What to do. Reproduce word for word the lines from the beginning of the entries to the line with "Confira abaixo matéria sobre a premiação.", both included, but none of the pictures.

Saved data entries:
⟨

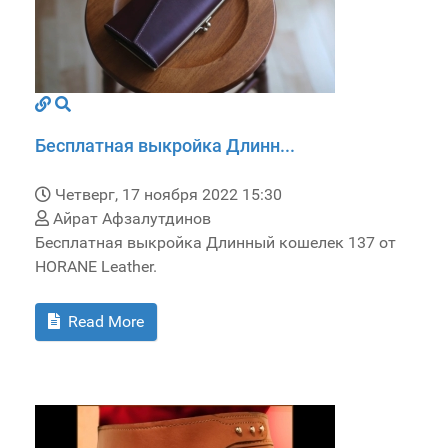
Бесплатная выкройка Длинн...
Четверг, 17 ноября 2022 15:30
Айрат Афзалутдинов
Бесплатная выкройка Длинный кошелек 137 от
HORANE Leather.
Read More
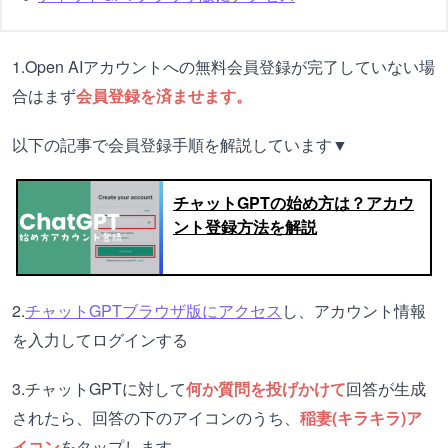
1.Open AIアカウントへの無料会員登録が完了していない場
合はまず
会員登録を済ませます。
以下の記事で会員登録手順を解説しています▼
チャットGPTの始め方は？アカウ
ント登録方法を解説
2.
チャットGPTブラウザ版にアクセス
し、アカウント情報
を入力してログインする
3.チャットGPTに対して
何か質問を投げかけて
回答が生成
されたら、回答の下のアイコンのうち、
稲妻(キラキラ)ア
イコン
をタップします。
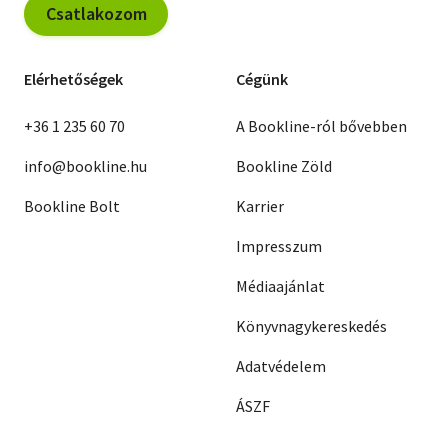
Csatlakozom
Elérhetőségek
Cégünk
+36 1 235 60 70
A Bookline-ról bővebben
info@bookline.hu
Bookline Zöld
Bookline Bolt
Karrier
Impresszum
Médiaajánlat
Könyvnagykereskedés
Adatvédelem
ÁSZF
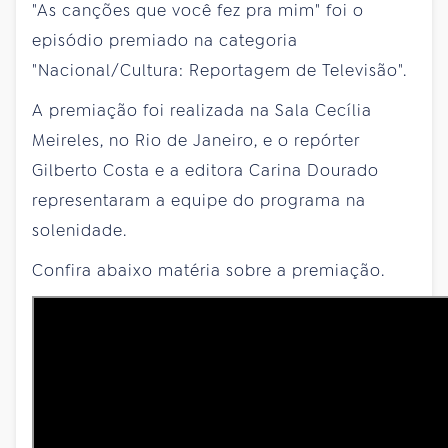
"As canções que você fez pra mim" foi o
episódio premiado na categoria
"Nacional/Cultura: Reportagem de Televisão".
A premiação foi realizada na Sala Cecília
Meireles, no Rio de Janeiro, e o repórter
Gilberto Costa e a editora Carina Dourado
representaram a equipe do programa na
solenidade.
Confira abaixo matéria sobre a premiação.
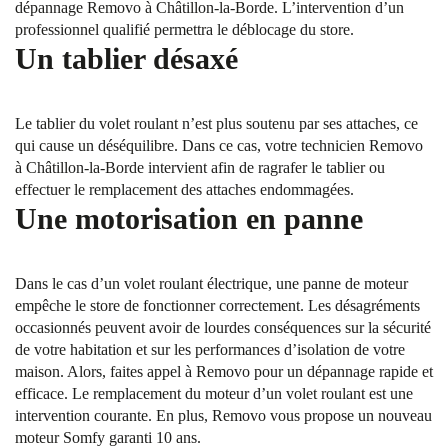
dépannage Removo à Châtillon-la-Borde. L’intervention d’un
professionnel qualifié permettra le déblocage du store.
Un tablier désaxé
Le tablier du volet roulant n’est plus soutenu par ses attaches, ce
qui cause un déséquilibre. Dans ce cas, votre technicien Removo
à Châtillon-la-Borde intervient afin de ragrafer le tablier ou
effectuer le remplacement des attaches endommagées.
Une motorisation en panne
Dans le cas d’un volet roulant électrique, une panne de moteur
empêche le store de fonctionner correctement. Les désagréments
occasionnés peuvent avoir de lourdes conséquences sur la sécurité
de votre habitation et sur les performances d’isolation de votre
maison. Alors, faites appel à Removo pour un dépannage rapide et
efficace. Le remplacement du moteur d’un volet roulant est une
intervention courante. En plus, Removo vous propose un nouveau
moteur Somfy garanti 10 ans.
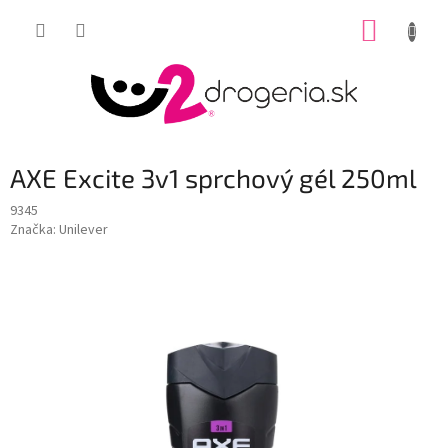
Prejsť
NÁKUP
na
obsah
KOŠÍK
AXE Excite 3v1 sprchový gél 250ml
9345
Značka:
Unilever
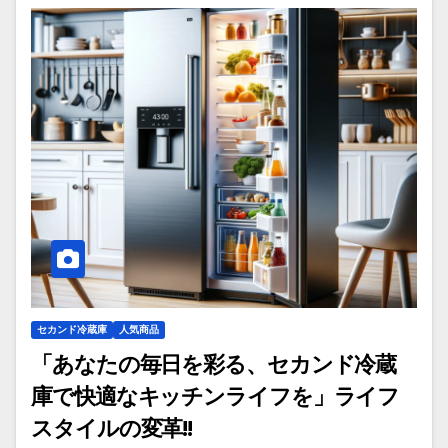
セカンド冷蔵庫
人気商品
「あなたの毎日を彩る、セカンド冷蔵
庫で快適なキッチンライフを」ライフ
スタイルの変革!!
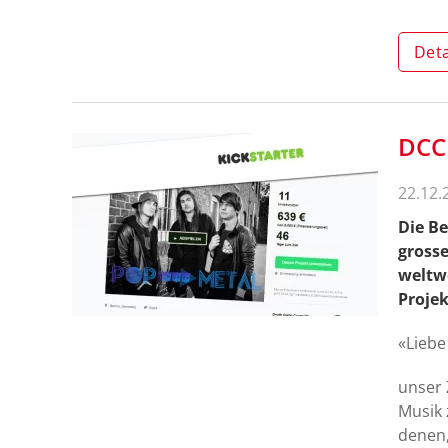
Deta
DCC
22.12.
Die B
grosse
weltwe
Proje
«Liebe
unser 
Musik 
denen,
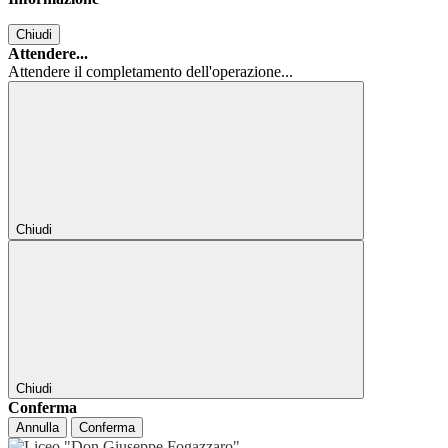
Chiudi
Attendere...
Attendere il completamento dell'operazione...
Chiudi
Chiudi
Conferma
Annulla
Conferma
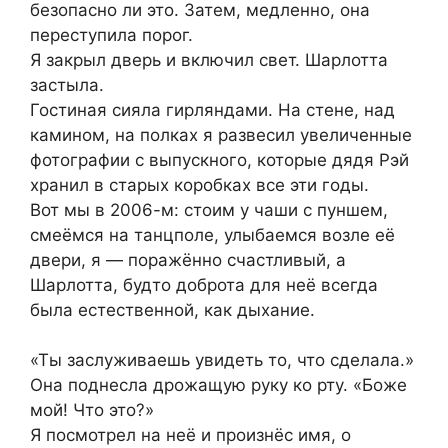
безопасно ли это. Затем, медленно, она
переступила порог.
Я закрыл дверь и включил свет. Шарлотта
застыла.
Гостиная сияла гирляндами. На стене, над
камином, на полках я развесил увеличенные
фотографии с выпускного, которые дядя Рэй
хранил в старых коробках все эти годы.
Вот мы в 2006-м: стоим у чаши с пуншем,
смеёмся на танцполе, улыбаемся возле её
двери, я — поражённо счастливый, а
Шарлотта, будто доброта для неё всегда
была естественной, как дыхание.
«Ты заслуживаешь увидеть то, что сделала.»
Она поднесла дрожащую руку ко рту. «Боже
мой! Что это?»
Я посмотрел на неё и произнёс имя, о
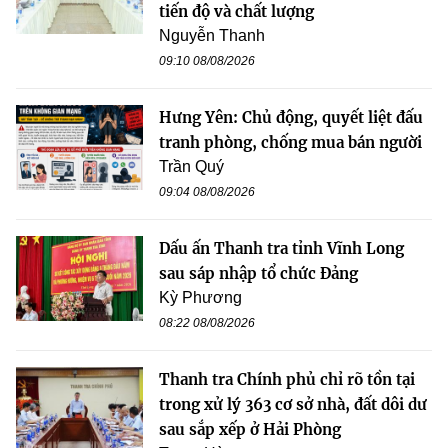
tiến độ và chất lượng
Nguyễn Thanh
09:10 08/08/2026
Hưng Yên: Chủ động, quyết liệt đấu
tranh phòng, chống mua bán người
Trần Quý
09:04 08/08/2026
Dấu ấn Thanh tra tỉnh Vĩnh Long
sau sáp nhập tổ chức Đảng
Kỳ Phương
08:22 08/08/2026
Thanh tra Chính phủ chỉ rõ tồn tại
trong xử lý 363 cơ sở nhà, đất dôi dư
sau sắp xếp ở Hải Phòng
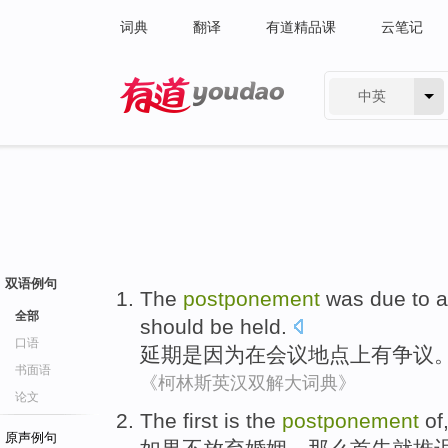
词典
翻译
有道精品课
云笔记
中英
有道 - 网易旗下搜索
双语例句
The
postponement
was due
to 
全部
should
be
held.
口语
延期
是因为
在会议
地点
上
有
争议
书面语
《柯林斯英汉双解大词典》
论文
The first
is
the
postponement
of
原声例句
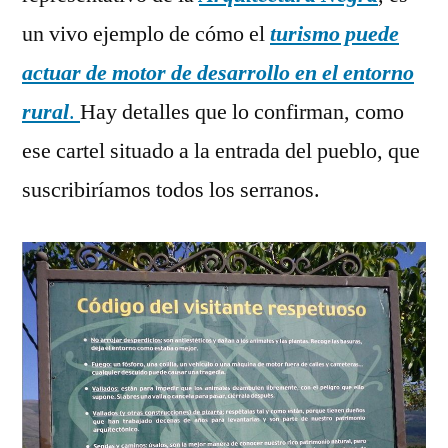
un vivo ejemplo de cómo el
turismo puede
actuar de motor de desarrollo en el entorno
rural
.
Hay detalles que lo confirman, como
ese cartel situado a la entrada del pueblo, que
suscribiríamos todos los serranos.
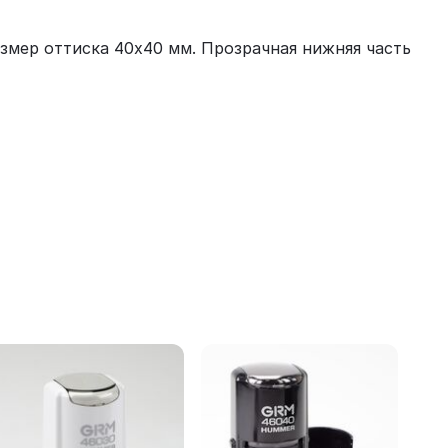
азмер оттиска 40x40 мм. Прозрачная нижняя часть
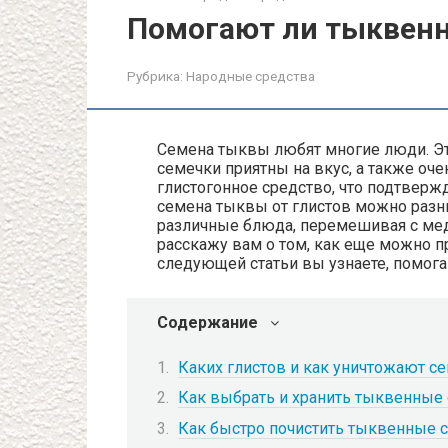
Помогают ли тыквенн
Рубрика:
Народные средства
Семена тыквы любят многие люди. Эт
семечки приятны на вкус, а также оч
глистогонное средство, что подтвер
семена тыквы от глистов можно разн
различные блюда, перемешивая с медо
расскажу вам о том, как еще можно п
следующей статьи вы узнаете, помога
Содержание
Каких глистов и как уничтожают с
Как выбрать и хранить тыквенные
Как быстро почистить тыквенные 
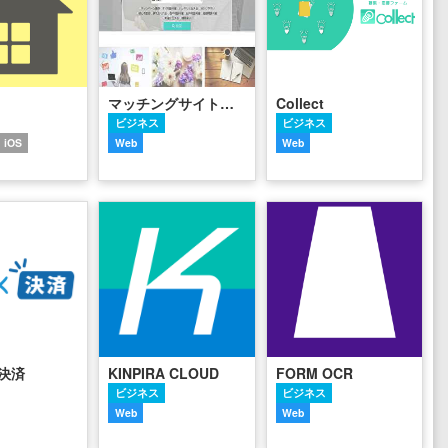
マッチングサイトに特化したワードプレステンプレート | MeetGoodOne
Collect
ビジネス
ビジネス
iOS
Web
Web
決済
KINPIRA CLOUD
FORM OCR
ビジネス
ビジネス
Web
Web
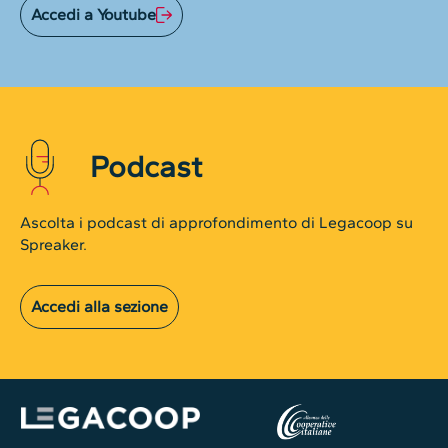
Accedi a Youtube
Podcast
Ascolta i podcast di approfondimento di Legacoop su
Spreaker.
Accedi alla sezione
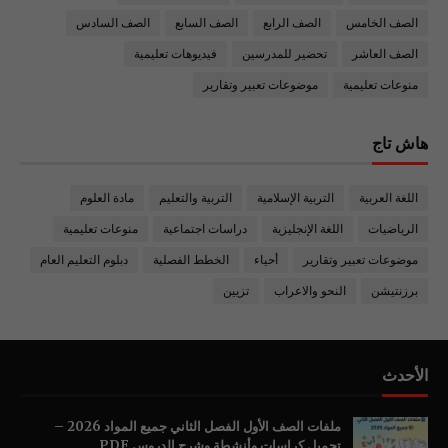
الصف الخامس
الصف الرابع
الصف السابع
الصف السادس
الصف العاشر
تحضير للمدرسين
فيديوهات تعليمية
منوعات تعليمية
موضوعات تعبير وتقارير
هاش تاج
اللغة العربية
التربية الإسلامية
التربية والتعليم
مادة العلوم
الرياضيات
اللغة الإنجليزية
دراسات اجتماعية
منوعات تعليمية
موضوعات تعبير وتقارير
أحياء
الخطط الفصلية
دبلوم التعليم العام
برزنتيشن
النحو والاعراب
تزيين
الأحدث
ملفات الصف الأول الفصل الثاني جميع المواد 2026 –
تحميل كراسات وأنشطة وشرح الدروس PDF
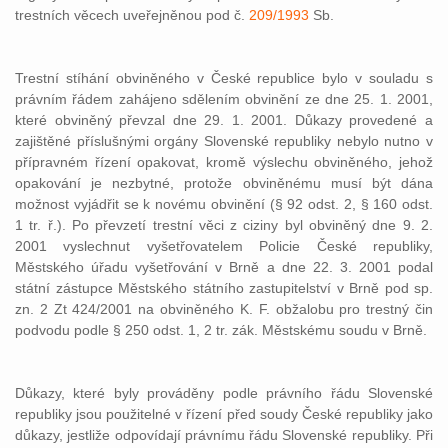
trestních věcech uveřejněnou pod č.
209/1993
Sb.
Trestní stíhání obviněného v České republice bylo v souladu s
právním řádem zahájeno sdělením obvinění ze dne 25. 1. 2001,
které obviněný převzal dne 29. 1. 2001. Důkazy provedené a
zajištěné příslušnými orgány Slovenské republiky nebylo nutno v
přípravném řízení opakovat, kromě výslechu obviněného, jehož
opakování je nezbytné, protože obviněnému musí být dána
možnost vyjádřit se k novému obvinění (§ 92 odst. 2, § 160 odst.
1 tr. ř.). Po převzetí trestní věci z ciziny byl obviněný dne 9. 2.
2001 vyslechnut vyšetřovatelem Policie České republiky,
Městského úřadu vyšetřování v Brně a dne 22. 3. 2001 podal
státní zástupce Městského státního zastupitelství v Brně pod sp.
zn. 2 Zt 424/2001 na obviněného K. F. obžalobu pro trestný čin
podvodu podle § 250 odst. 1, 2 tr. zák. Městskému soudu v Brně.
Důkazy, které byly prováděny podle právního řádu Slovenské
republiky jsou použitelné v řízení před soudy České republiky jako
důkazy, jestliže odpovídají právnímu řádu Slovenské republiky. Při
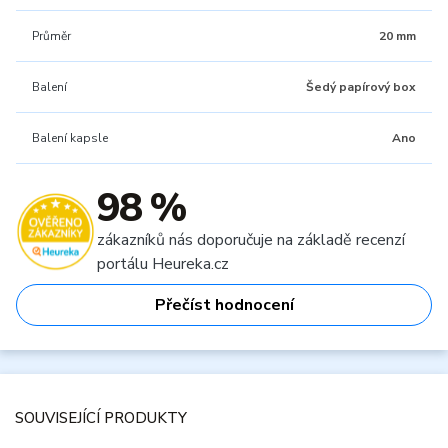
Průměr
20 mm
Balení
Šedý papírový box
Balení kapsle
Ano
98 %
zákazníků nás doporučuje na základě recenzí
portálu Heureka.cz
Přečíst hodnocení
SOUVISEJÍCÍ PRODUKTY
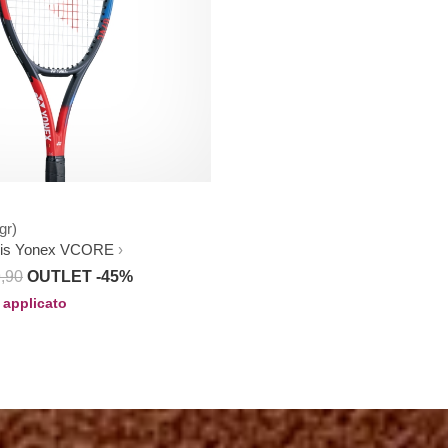
gr)
nis Yonex VCORE
,90
OUTLET -45%
 applicato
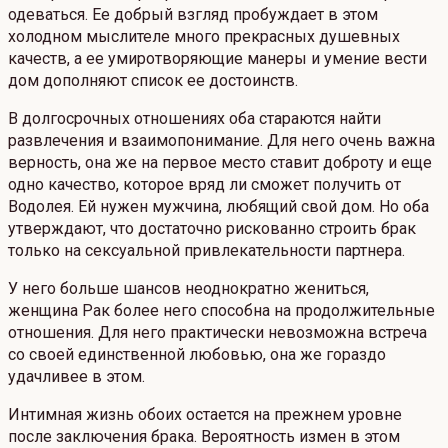
одеваться. Ее добрый взгляд пробуждает в этом
холодном мыслителе много прекрасных душевных
качеств, а ее умиротворяющие манеры и умение вести
дом дополняют список ее достоинств.
В долгосрочных отношениях оба стараются найти
развлечения и взаимопонимание. Для него очень важна
верность, она же на первое место ставит доброту и еще
одно качество, которое вряд ли сможет получить от
Водолея. Ей нужен мужчина, любящий свой дом. Но оба
утверждают, что достаточно рискованно строить брак
только на сексуальной привлекательности партнера.
У него больше шансов неоднократно жениться,
женщина Рак более него способна на продолжительные
отношения. Для него практически невозможна встреча
со своей единственной любовью, она же гораздо
удачливее в этом.
Интимная жизнь обоих остается на прежнем уровне
после заключения брака. Вероятность измен в этом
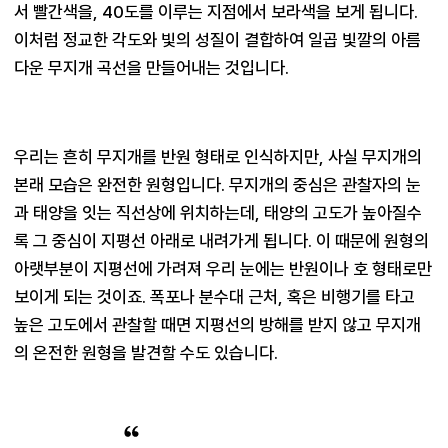
서 빨간색을, 40도를 이루는 지점에서 보라색을 보게 됩니다. 
이처럼 정교한 각도와 빛의 성질이 결합하여 일곱 빛깔의 아름
다운 무지개 곡선을 만들어내는 것입니다.
우리는 흔히 무지개를 반원 형태로 인식하지만, 사실 무지개의 
본래 모습은 완전한 원형입니다. 무지개의 중심은 관찰자의 눈
과 태양을 잇는 직선상에 위치하는데, 태양의 고도가 높아질수
록 그 중심이 지평선 아래로 내려가게 됩니다. 이 때문에 원형의 
아랫부분이 지평선에 가려져 우리 눈에는 반원이나 호 형태로만 
보이게 되는 것이죠. 폭포나 분수대 근처, 혹은 비행기를 타고 
높은 고도에서 관찰할 때면 지평선의 방해를 받지 않고 무지개
의 온전한 원형을 발견할 수도 있습니다.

⟩

Output below.
Бесплатная выкройка Длинн...
Четверг, 17 ноября 2022 15:30
Айрат Афзалутдинов
Бесплатная выкройка Длинный кошелек 137 от
HORANE Leather.
Read More
1.Open AIアカウントへの無料会員登録が完了していない場
合はまず
会員登録を済ませます。
以下の記事で会員登録手順を解説しています▼
チャットGPTの始め方は？アカウ
ント登録方法を解説
2.
チャットGPTブラウザ版にアクセス
し、アカウント情報
を入力してログインする
3.チャットGPTに対して
何か質問を投げかけて
回答が生成
されたら、回答の下のアイコンのうち、
稲妻(キラキラ)ア
イコン
をタップします。
Csatlakozom
Elérhetőségek
Cégünk
+36 1 235 60 70
A Bookline-ról bővebben
info@bookline.hu
Bookline Zöld
Bookline Bolt
Karrier
Impresszum
Médiaajánlat
Könyvnagykereskedés
Adatvédelem
ÁSZF
"As canções que você fez pra mim" foi o
episódio premiado na categoria
"Nacional/Cultura: Reportagem de Televisão".
A premiação foi realizada na Sala Cecília
Meireles, no Rio de Janeiro, e o repórter
Gilberto Costa e a editora Carina Dourado
representaram a equipe do programa na
solenidade.
Confira abaixo matéria sobre a premiação.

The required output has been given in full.